*DESCRIPTION OF THE TASK:*
Look at the entries below and reproduce them exactly.

(Collected data entries)
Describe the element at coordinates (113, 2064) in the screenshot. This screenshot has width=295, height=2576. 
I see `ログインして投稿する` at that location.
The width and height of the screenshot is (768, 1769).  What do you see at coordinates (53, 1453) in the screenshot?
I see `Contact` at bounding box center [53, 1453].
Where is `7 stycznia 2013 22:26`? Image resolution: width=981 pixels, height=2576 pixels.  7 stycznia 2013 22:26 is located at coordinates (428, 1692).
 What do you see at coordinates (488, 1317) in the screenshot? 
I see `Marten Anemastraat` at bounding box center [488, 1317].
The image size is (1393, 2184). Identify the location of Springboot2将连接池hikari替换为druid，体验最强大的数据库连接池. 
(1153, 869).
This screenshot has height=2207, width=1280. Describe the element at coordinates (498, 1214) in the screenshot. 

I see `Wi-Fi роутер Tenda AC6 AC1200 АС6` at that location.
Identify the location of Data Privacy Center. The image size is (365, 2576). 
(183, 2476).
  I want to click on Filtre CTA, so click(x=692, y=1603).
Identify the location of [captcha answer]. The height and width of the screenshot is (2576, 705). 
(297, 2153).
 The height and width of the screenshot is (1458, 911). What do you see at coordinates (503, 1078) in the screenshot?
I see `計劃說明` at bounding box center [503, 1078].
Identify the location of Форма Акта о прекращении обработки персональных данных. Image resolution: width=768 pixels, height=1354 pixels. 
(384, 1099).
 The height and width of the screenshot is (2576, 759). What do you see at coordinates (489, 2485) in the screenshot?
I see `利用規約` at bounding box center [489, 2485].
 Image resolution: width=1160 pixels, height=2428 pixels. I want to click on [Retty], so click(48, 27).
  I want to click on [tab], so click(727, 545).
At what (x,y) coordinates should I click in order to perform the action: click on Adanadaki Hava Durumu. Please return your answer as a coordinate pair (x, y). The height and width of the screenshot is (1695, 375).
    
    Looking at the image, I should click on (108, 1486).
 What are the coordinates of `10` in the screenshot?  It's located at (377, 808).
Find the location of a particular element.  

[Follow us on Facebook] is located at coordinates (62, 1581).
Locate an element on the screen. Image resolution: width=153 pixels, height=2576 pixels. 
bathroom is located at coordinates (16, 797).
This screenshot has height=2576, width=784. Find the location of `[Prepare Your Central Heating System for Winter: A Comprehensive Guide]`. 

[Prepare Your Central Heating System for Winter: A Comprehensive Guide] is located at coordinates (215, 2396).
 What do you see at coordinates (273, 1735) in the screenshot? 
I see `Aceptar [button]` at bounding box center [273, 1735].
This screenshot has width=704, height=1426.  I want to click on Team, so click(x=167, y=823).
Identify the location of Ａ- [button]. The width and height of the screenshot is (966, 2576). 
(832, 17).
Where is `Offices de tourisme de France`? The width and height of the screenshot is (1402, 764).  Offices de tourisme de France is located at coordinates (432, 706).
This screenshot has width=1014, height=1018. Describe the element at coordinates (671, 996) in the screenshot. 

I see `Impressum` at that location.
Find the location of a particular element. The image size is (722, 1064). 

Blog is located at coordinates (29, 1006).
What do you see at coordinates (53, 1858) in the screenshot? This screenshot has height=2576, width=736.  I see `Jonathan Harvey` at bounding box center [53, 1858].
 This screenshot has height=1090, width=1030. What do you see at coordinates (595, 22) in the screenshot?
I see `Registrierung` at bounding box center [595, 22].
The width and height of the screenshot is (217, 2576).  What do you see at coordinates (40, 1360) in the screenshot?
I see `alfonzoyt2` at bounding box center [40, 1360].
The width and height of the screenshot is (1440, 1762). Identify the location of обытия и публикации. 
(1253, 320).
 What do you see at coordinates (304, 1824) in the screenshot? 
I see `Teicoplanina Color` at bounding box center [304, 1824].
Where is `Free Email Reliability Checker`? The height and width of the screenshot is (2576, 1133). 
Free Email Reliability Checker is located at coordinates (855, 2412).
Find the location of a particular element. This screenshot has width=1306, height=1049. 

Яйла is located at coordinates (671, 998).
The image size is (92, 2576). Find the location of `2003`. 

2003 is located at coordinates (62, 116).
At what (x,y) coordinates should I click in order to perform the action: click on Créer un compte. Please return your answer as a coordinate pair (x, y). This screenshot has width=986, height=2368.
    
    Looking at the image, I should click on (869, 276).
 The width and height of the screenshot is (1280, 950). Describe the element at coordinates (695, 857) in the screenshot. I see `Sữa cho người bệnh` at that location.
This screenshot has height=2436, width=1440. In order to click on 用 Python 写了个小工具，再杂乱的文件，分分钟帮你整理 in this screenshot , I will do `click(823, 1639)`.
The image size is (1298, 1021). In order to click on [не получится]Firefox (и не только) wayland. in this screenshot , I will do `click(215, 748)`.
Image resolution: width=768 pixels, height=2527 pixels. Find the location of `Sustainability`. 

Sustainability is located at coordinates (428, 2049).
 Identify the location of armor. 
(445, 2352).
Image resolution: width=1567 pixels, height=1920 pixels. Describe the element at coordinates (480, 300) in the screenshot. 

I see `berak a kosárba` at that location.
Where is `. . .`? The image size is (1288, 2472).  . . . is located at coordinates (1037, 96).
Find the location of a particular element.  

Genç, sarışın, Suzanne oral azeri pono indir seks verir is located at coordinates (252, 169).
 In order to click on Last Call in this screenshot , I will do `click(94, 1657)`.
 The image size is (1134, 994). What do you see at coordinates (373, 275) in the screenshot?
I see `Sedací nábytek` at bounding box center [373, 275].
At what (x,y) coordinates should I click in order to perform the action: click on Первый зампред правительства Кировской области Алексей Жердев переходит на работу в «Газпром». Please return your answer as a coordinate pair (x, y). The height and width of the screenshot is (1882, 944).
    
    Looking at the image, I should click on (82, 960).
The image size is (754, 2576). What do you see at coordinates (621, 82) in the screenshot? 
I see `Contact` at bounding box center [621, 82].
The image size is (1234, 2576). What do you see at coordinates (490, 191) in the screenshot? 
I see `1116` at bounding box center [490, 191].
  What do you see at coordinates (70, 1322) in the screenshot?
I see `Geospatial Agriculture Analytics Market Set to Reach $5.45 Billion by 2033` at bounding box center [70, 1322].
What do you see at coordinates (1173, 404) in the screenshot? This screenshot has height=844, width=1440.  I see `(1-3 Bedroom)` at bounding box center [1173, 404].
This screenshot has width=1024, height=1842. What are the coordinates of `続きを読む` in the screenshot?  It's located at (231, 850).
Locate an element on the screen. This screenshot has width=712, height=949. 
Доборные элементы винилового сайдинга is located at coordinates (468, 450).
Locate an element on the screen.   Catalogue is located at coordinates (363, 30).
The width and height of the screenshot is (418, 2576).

*SOLVED EXERCISE:*
Describe the element at coordinates (113, 2064) in the screenshot. This screenshot has width=295, height=2576. 
I see `ログインして投稿する` at that location.
The width and height of the screenshot is (768, 1769).  What do you see at coordinates (53, 1453) in the screenshot?
I see `Contact` at bounding box center [53, 1453].
Where is `7 stycznia 2013 22:26`? Image resolution: width=981 pixels, height=2576 pixels.  7 stycznia 2013 22:26 is located at coordinates (428, 1692).
 What do you see at coordinates (488, 1317) in the screenshot? 
I see `Marten Anemastraat` at bounding box center [488, 1317].
The image size is (1393, 2184). Identify the location of Springboot2将连接池hikari替换为druid，体验最强大的数据库连接池. 
(1153, 869).
This screenshot has height=2207, width=1280. Describe the element at coordinates (498, 1214) in the screenshot. 

I see `Wi-Fi роутер Tenda AC6 AC1200 АС6` at that location.
Identify the location of Data Privacy Center. The image size is (365, 2576). 
(183, 2476).
  I want to click on Filtre CTA, so click(x=692, y=1603).
Identify the location of [captcha answer]. The height and width of the screenshot is (2576, 705). 
(297, 2153).
 The height and width of the screenshot is (1458, 911). What do you see at coordinates (503, 1078) in the screenshot?
I see `計劃說明` at bounding box center [503, 1078].
Identify the location of Форма Акта о прекращении обработки персональных данных. Image resolution: width=768 pixels, height=1354 pixels. 
(384, 1099).
 The height and width of the screenshot is (2576, 759). What do you see at coordinates (489, 2485) in the screenshot?
I see `利用規約` at bounding box center [489, 2485].
 Image resolution: width=1160 pixels, height=2428 pixels. I want to click on [Retty], so click(48, 27).
  I want to click on [tab], so click(727, 545).
At what (x,y) coordinates should I click in order to perform the action: click on Adanadaki Hava Durumu. Please return your answer as a coordinate pair (x, y). The height and width of the screenshot is (1695, 375).
    
    Looking at the image, I should click on (108, 1486).
 What are the coordinates of `10` in the screenshot?  It's located at (377, 808).
Find the location of a particular element.  

[Follow us on Facebook] is located at coordinates (62, 1581).
Locate an element on the screen. Image resolution: width=153 pixels, height=2576 pixels. 
bathroom is located at coordinates (16, 797).
This screenshot has height=2576, width=784. Find the location of `[Prepare Your Central Heating System for Winter: A Comprehensive Guide]`. 

[Prepare Your Central Heating System for Winter: A Comprehensive Guide] is located at coordinates (215, 2396).
 What do you see at coordinates (273, 1735) in the screenshot? 
I see `Aceptar [button]` at bounding box center [273, 1735].
This screenshot has width=704, height=1426.  I want to click on Team, so click(x=167, y=823).
Identify the location of Ａ- [button]. The width and height of the screenshot is (966, 2576). 
(832, 17).
Where is `Offices de tourisme de France`? The width and height of the screenshot is (1402, 764).  Offices de tourisme de France is located at coordinates (432, 706).
This screenshot has width=1014, height=1018. Describe the element at coordinates (671, 996) in the screenshot. 

I see `Impressum` at that location.
Find the location of a particular element. The image size is (722, 1064). 

Blog is located at coordinates (29, 1006).
What do you see at coordinates (53, 1858) in the screenshot? This screenshot has height=2576, width=736.  I see `Jonathan Harvey` at bounding box center [53, 1858].
 This screenshot has height=1090, width=1030. What do you see at coordinates (595, 22) in the screenshot?
I see `Registrierung` at bounding box center [595, 22].
The width and height of the screenshot is (217, 2576).  What do you see at coordinates (40, 1360) in the screenshot?
I see `alfonzoyt2` at bounding box center [40, 1360].
The width and height of the screenshot is (1440, 1762). Identify the location of обытия и публикации. 
(1253, 320).
 What do you see at coordinates (304, 1824) in the screenshot? 
I see `Teicoplanina Color` at bounding box center [304, 1824].
Where is `Free Email Reliability Checker`? The height and width of the screenshot is (2576, 1133). 
Free Email Reliability Checker is located at coordinates (855, 2412).
Find the location of a particular element. This screenshot has width=1306, height=1049. 

Яйла is located at coordinates (671, 998).
The image size is (92, 2576). Find the location of `2003`. 

2003 is located at coordinates (62, 116).
At what (x,y) coordinates should I click in order to perform the action: click on Créer un compte. Please return your answer as a coordinate pair (x, y). This screenshot has width=986, height=2368.
    
    Looking at the image, I should click on (869, 276).
 The width and height of the screenshot is (1280, 950). Describe the element at coordinates (695, 857) in the screenshot. I see `Sữa cho người bệnh` at that location.
This screenshot has height=2436, width=1440. In order to click on 用 Python 写了个小工具，再杂乱的文件，分分钟帮你整理 in this screenshot , I will do `click(823, 1639)`.
The image size is (1298, 1021). In order to click on [не получится]Firefox (и не только) wayland. in this screenshot , I will do `click(215, 748)`.
Image resolution: width=768 pixels, height=2527 pixels. Find the location of `Sustainability`. 

Sustainability is located at coordinates (428, 2049).
 Identify the location of armor. 
(445, 2352).
Image resolution: width=1567 pixels, height=1920 pixels. Describe the element at coordinates (480, 300) in the screenshot. 

I see `berak a kosárba` at that location.
Where is `. . .`? The image size is (1288, 2472).  . . . is located at coordinates (1037, 96).
Find the location of a particular element.  

Genç, sarışın, Suzanne oral azeri pono indir seks verir is located at coordinates (252, 169).
 In order to click on Last Call in this screenshot , I will do `click(94, 1657)`.
 The image size is (1134, 994). What do you see at coordinates (373, 275) in the screenshot?
I see `Sedací nábytek` at bounding box center [373, 275].
At what (x,y) coordinates should I click in order to perform the action: click on Первый зампред правительства Кировской области Алексей Жердев переходит на работу в «Газпром». Please return your answer as a coordinate pair (x, y). The height and width of the screenshot is (1882, 944).
    
    Looking at the image, I should click on (82, 960).
The image size is (754, 2576). What do you see at coordinates (621, 82) in the screenshot? 
I see `Contact` at bounding box center [621, 82].
The image size is (1234, 2576). What do you see at coordinates (490, 191) in the screenshot? 
I see `1116` at bounding box center [490, 191].
  What do you see at coordinates (70, 1322) in the screenshot?
I see `Geospatial Agriculture Analytics Market Set to Reach $5.45 Billion by 2033` at bounding box center [70, 1322].
What do you see at coordinates (1173, 404) in the screenshot? This screenshot has height=844, width=1440.  I see `(1-3 Bedroom)` at bounding box center [1173, 404].
This screenshot has width=1024, height=1842. What are the coordinates of `続きを読む` in the screenshot?  It's located at (231, 850).
Locate an element on the screen. This screenshot has width=712, height=949. 
Доборные элементы винилового сайдинга is located at coordinates (468, 450).
Locate an element on the screen.   Catalogue is located at coordinates (363, 30).
The width and height of the screenshot is (418, 2576).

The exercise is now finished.